Quanto à natureza do controle:
Controle de Legalidade: é o que objetiva verificar unicamente a conformação do ato ou do procedimento administrativo com as normas legais e constitucionais que o regem;
Controle preventivo ou prévio: é o que antecede a conclusão ou a operatividade do ato, sendo um requisito para sua eficácia;
Controle concomitante ou sucessivo: é todo aquele que acompanha a realização do ato para verificar a regularidade de sua formação;
Controle subsequente ou corretivo: é o que se efetiva após a conclusão do ato controlado, visando a corrigir-lhe eventuais defeitos, declarar sua nulidade ou dar-lhe eficácia.
7- Perspectivas do direito administrativo
Não é tarefa simples prever o futuro do Direito Administrativo.

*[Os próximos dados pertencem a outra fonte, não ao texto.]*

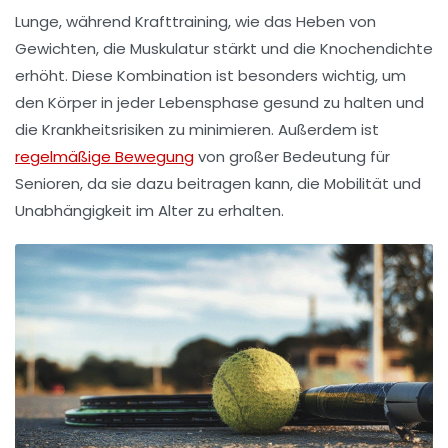
Lunge, während Krafttraining, wie das Heben von
Gewichten, die
Muskulatur
stärkt und die Knochendichte
erhöht. Diese Kombination ist besonders wichtig, um
den
Körper
in jeder Lebensphase gesund zu halten und
die
Krankheitsrisiken
zu minimieren. Außerdem ist
regelmäßige Bewegung
von großer Bedeutung für
Senioren, da sie dazu beitragen kann, die Mobilität und
Unabhängigkeit im Alter zu erhalten.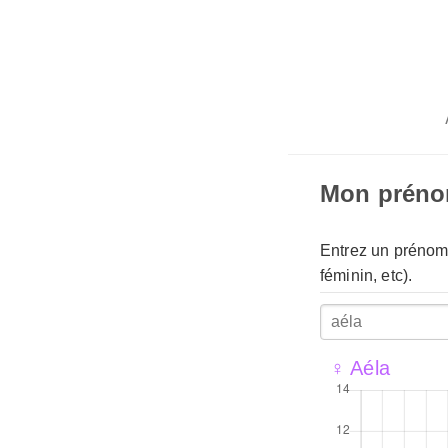
Mon prén
Entrez un prénom 
féminin, etc).
♀ Aéla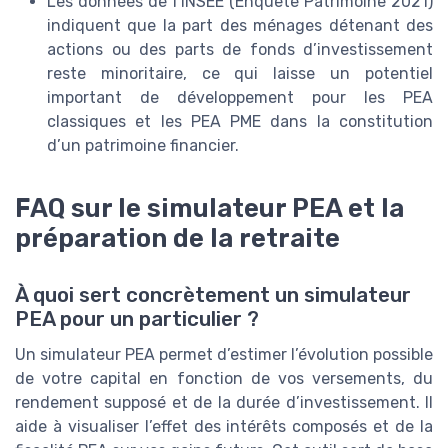
Les données de l’INSEE (Enquête Patrimoine 2021)
indiquent que la part des ménages détenant des
actions ou des parts de fonds d’investissement
reste minoritaire, ce qui laisse un potentiel
important de développement pour les PEA
classiques et les PEA PME dans la constitution
d’un patrimoine financier.
FAQ sur le simulateur PEA et la
préparation de la retraite
À quoi sert concrètement un simulateur
PEA pour un particulier ?
Un simulateur PEA permet d’estimer l’évolution possible
de votre capital en fonction de vos versements, du
rendement supposé et de la durée d’investissement. Il
aide à visualiser l’effet des intérêts composés et de la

Primeiro porque a tradição do direito brasileiro se caracteriza por uma visão retrospectiva, no sentido de que as normas jurídicas são produzidas pela força dos fatos, após a ocorrência de situações que evidenciam a existência de lacuna a ser preenchida. 
 
São extremamente raros os exemplos de produção normativa determinada por uma visão prospectiva, a partir de modelos ideais para disciplinar futuros acontecimentos prováveis, de maneira a assegurar, antecipadamente, a composição de eventuais conflitos e a satisfação do interesse público.
 Segundo porque a Administração Pública é organizada para alcançar fins políticos, segundo critérios definidos pelo legislador.
Ocorre que na maioria dos setores da Administração federal, estadual e municipal imperam, lamentavelmente, a desordem e o desinteresse no tratamento das reclamações recebidas.
A situação exposta apresenta exceções, como a dos procedimentos em matéria tributária, disciplinar e de política administrativa, disciplinados por
normas legais e regulamentares.
O que se pode esperar, ou pelo menos desejar, é que a instância administrativa seja devidamente organizada de modo a garantir a formação de um juízo seguro do administrador a respeito dos direitos e interesses, objeto de reclamações e recursos, com o que poderá ser conquistada a indispensável confiança dos cidadãos.